Mike and Danielle were picking a garage in Pennsylvania when they came across an Auto Red Bug. The car — if you can call it that — has four wheels, two aluminum seats, and a steering wheel. That’s it. The cars were built this way to keep costs low. In 1924, you could buy an Auto Red Bug for $125, while a Model-T cost $265, according to the Lane Motor Museum. But the Model-T came with doors and a hood so it’s a tie in the end. An electric motor attached to a fifth wheel behind the driver’s seat would propel the car.

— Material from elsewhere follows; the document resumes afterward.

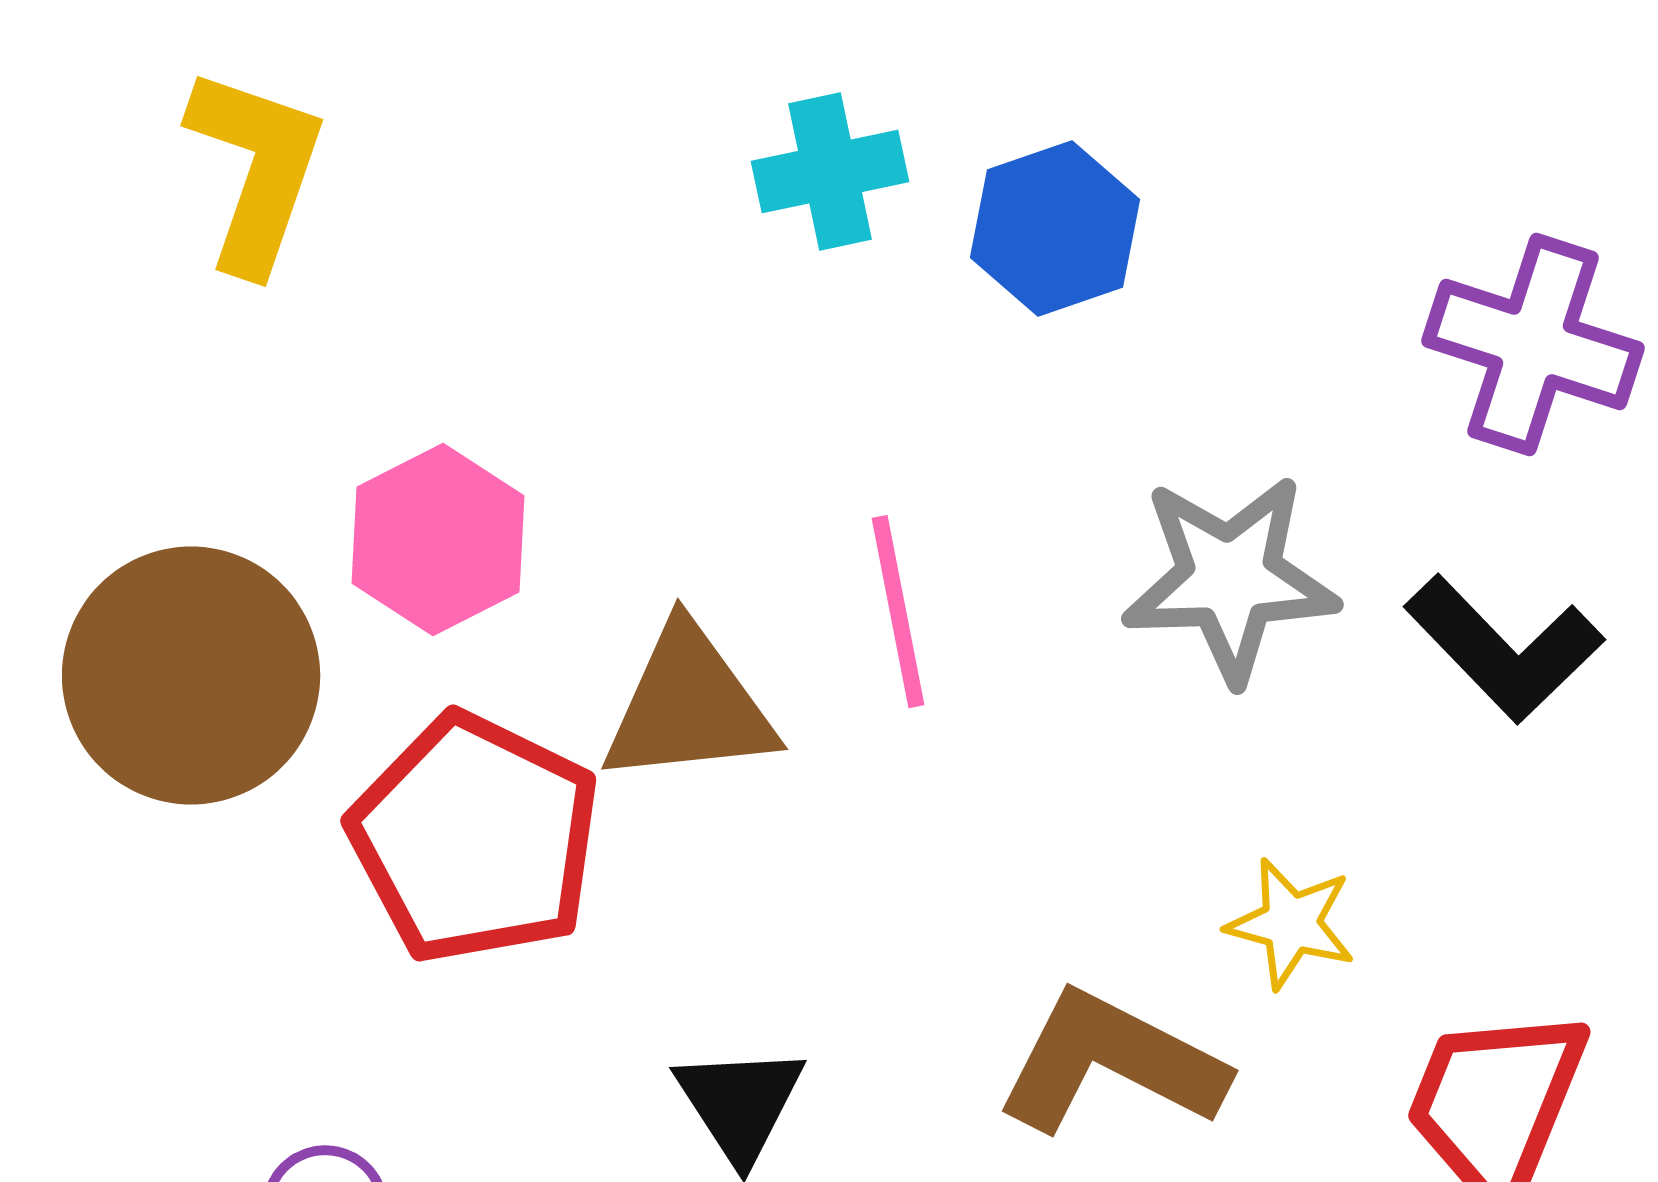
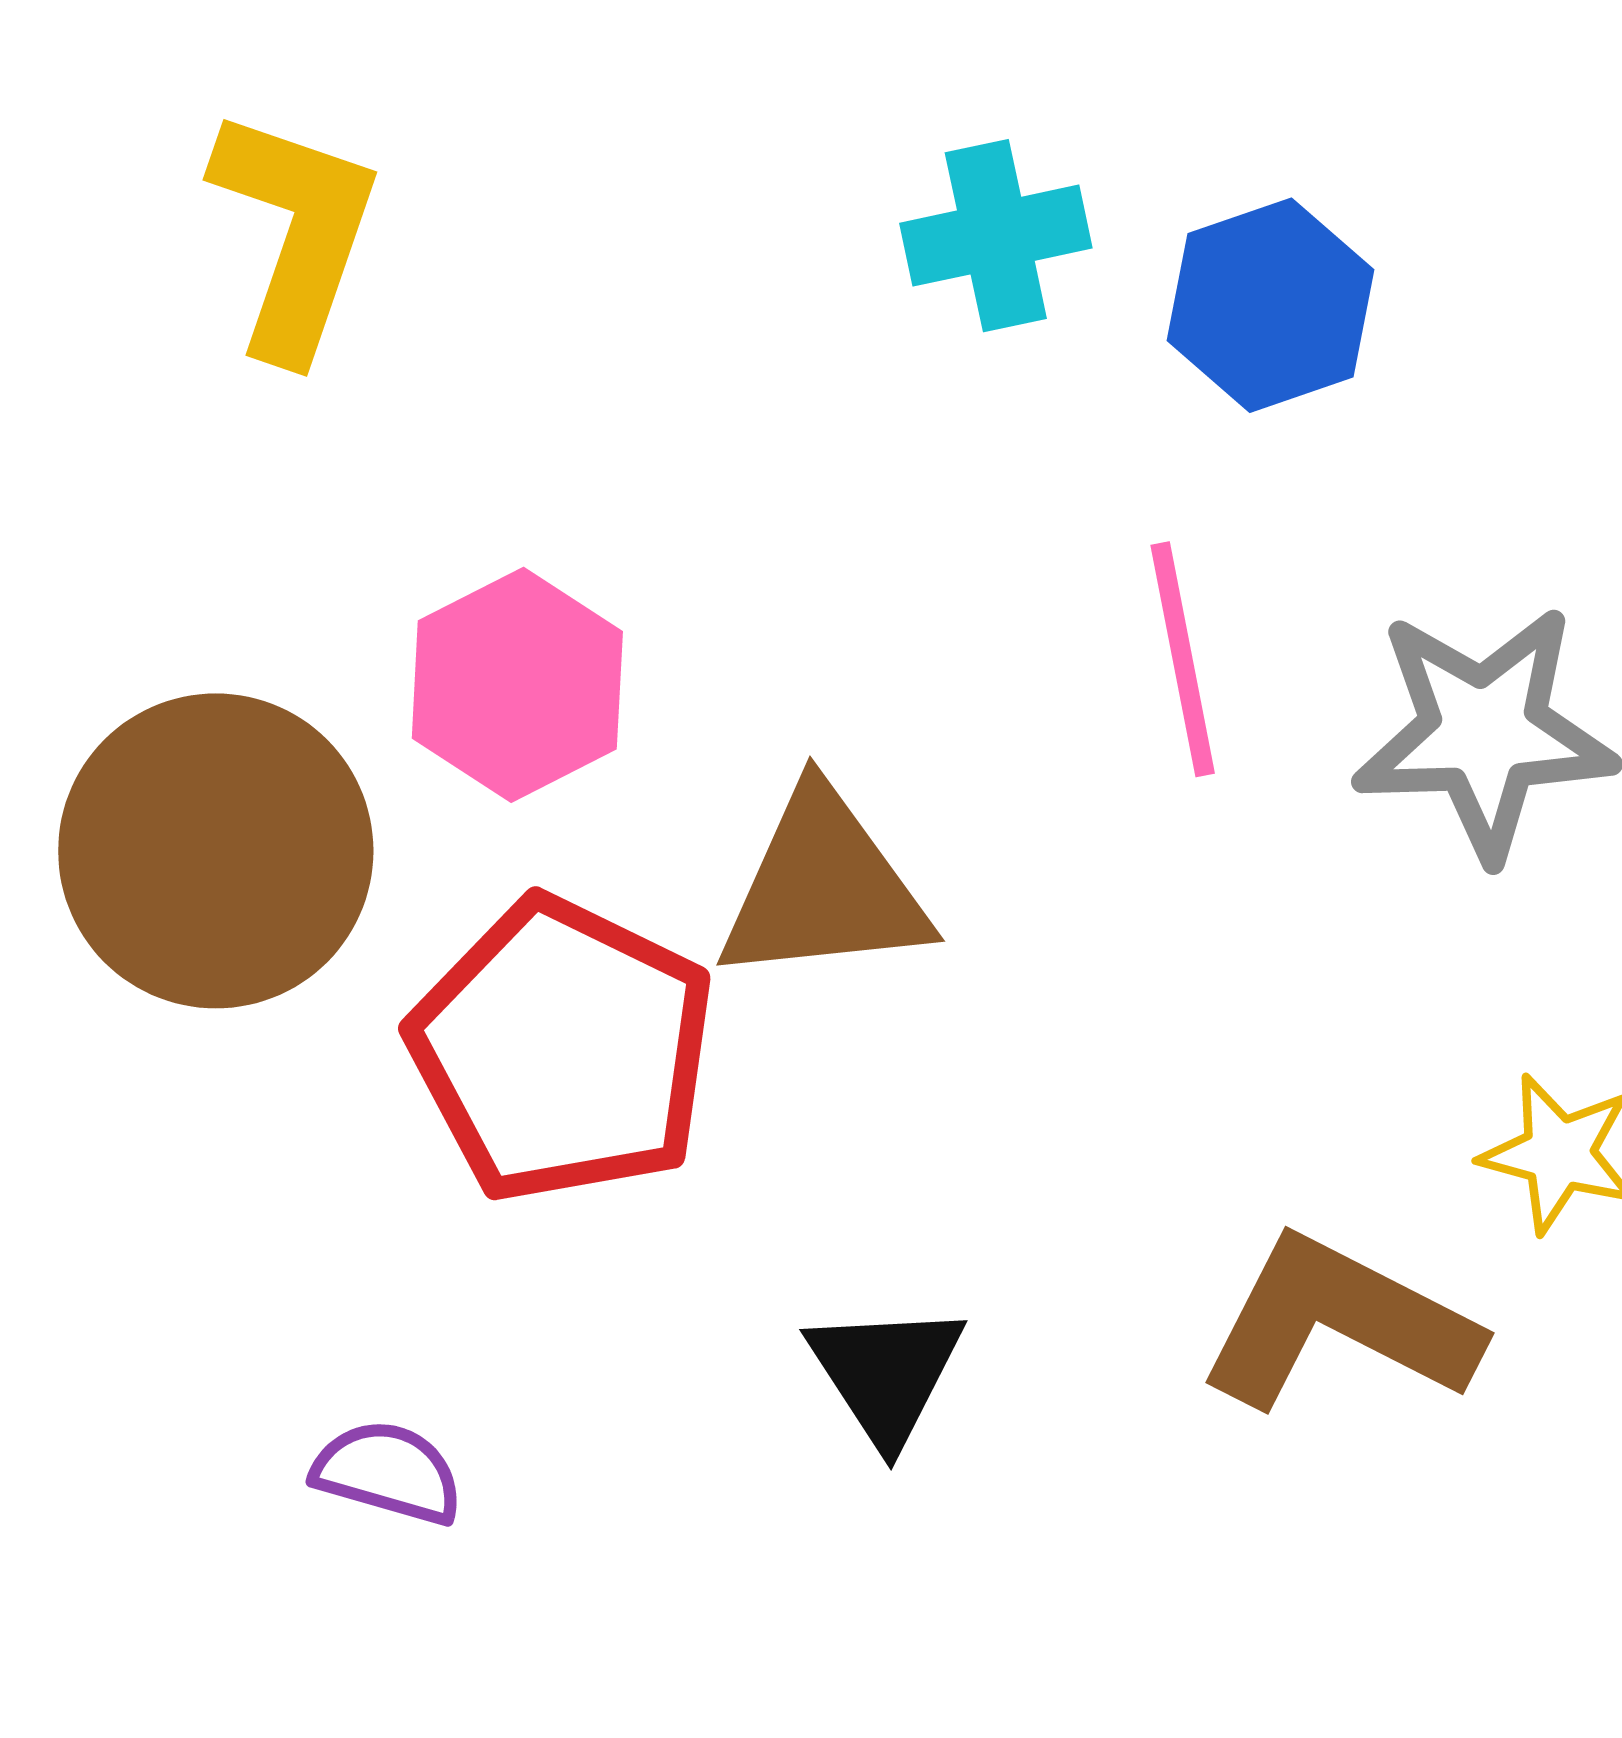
pink line: (898, 612) -> (1183, 659), moved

The Guinness Book of World Records lists the Red Bug as the cheapest car of all time. But the fact that they’re so rare today meant the American Pickers crew would need to shell out a lot to drive it home. The negotiations go back and forth, but Wolfe is eventually able to “bundle” his way to a purchase. He bought a vintage car grill, a Packard Motor Car Company sign, and the electric car for $9,800.

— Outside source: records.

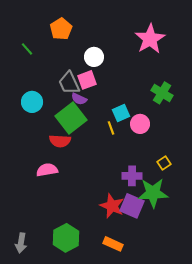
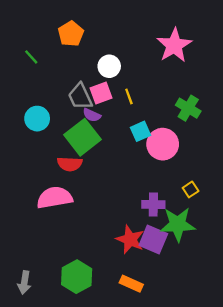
pink circle: (140, 124) -> (163, 144), size x1.4
yellow line: (111, 128) -> (129, 96), moved
pink semicircle: (47, 170) -> (55, 198), size x1.4

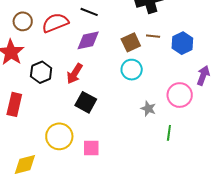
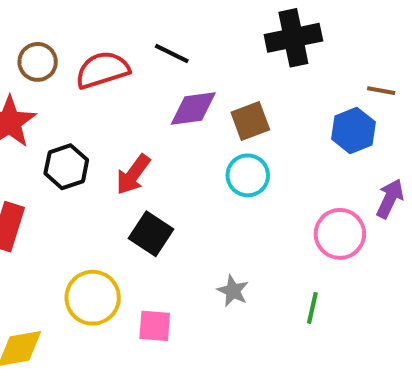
brown line: (153, 36) -> (381, 91), moved
purple diamond: (88, 40) -> (193, 108), moved
gray star: (148, 109) -> (233, 291), moved

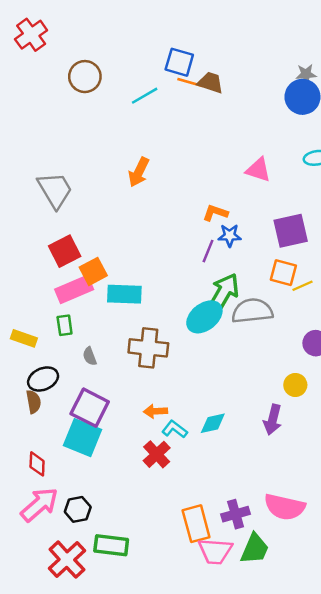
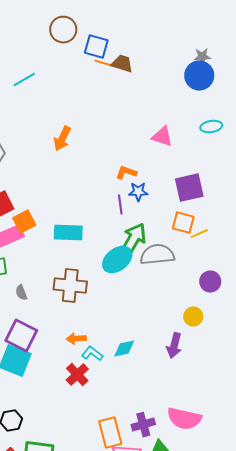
brown circle: (85, 77) -> (63, 30), moved
cyan line: (145, 96) -> (24, 80), moved
purple line: (208, 251) -> (120, 205), turned -30
cyan rectangle: (124, 294) -> (68, 233), moved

The car cost $4,500 of that amount. American Pickers didn’t say what Wolfe plans to sell it for. A classic car website lists a similar aged Red Bug for $16,900. So, potentially a home run for Wolfe.
According to Classic Car Weekly, the Indian Motor Cycle Company purchased the design rights to the Red Bug in the 1930s, but it’s unclear why the company didn’t do anything with it.
‘American Pickers’ Star Knows His Classic Cars, But He Loves Bikes
Mike Wolfe has said he’s made a lot of money finding and flipping antique cars. And the more unique the better. But his heart is on two wheels not four. He started his career finding and flipping bicycles, and he’s since moved onto motorcycles. He has a giant collection of motorcycles at his Nashville warehouse.
But his first love remains bicycles. The reason goes back to his childhood because he grew up poor and a bike wasn’t an unobtainable
“But when I got on a bicycle I felt really good because of my strength-to-weight ratio,” he said. “I started collecting bicycles when I was young because my mother was a single mother. I grew up with a brother and sister, and my father left when I was two. And she couldn’t afford to buy us a bicycle.”
For the American Picker, bikes represent freedom.
“You can go anywhere you want to, unlike a road bike which limits you to a strip of asphalt,” Mike Wolfe continued. “Mountain bikes have the ability to steer you off well-worn routes allowing you to call the shots for where you ride next.”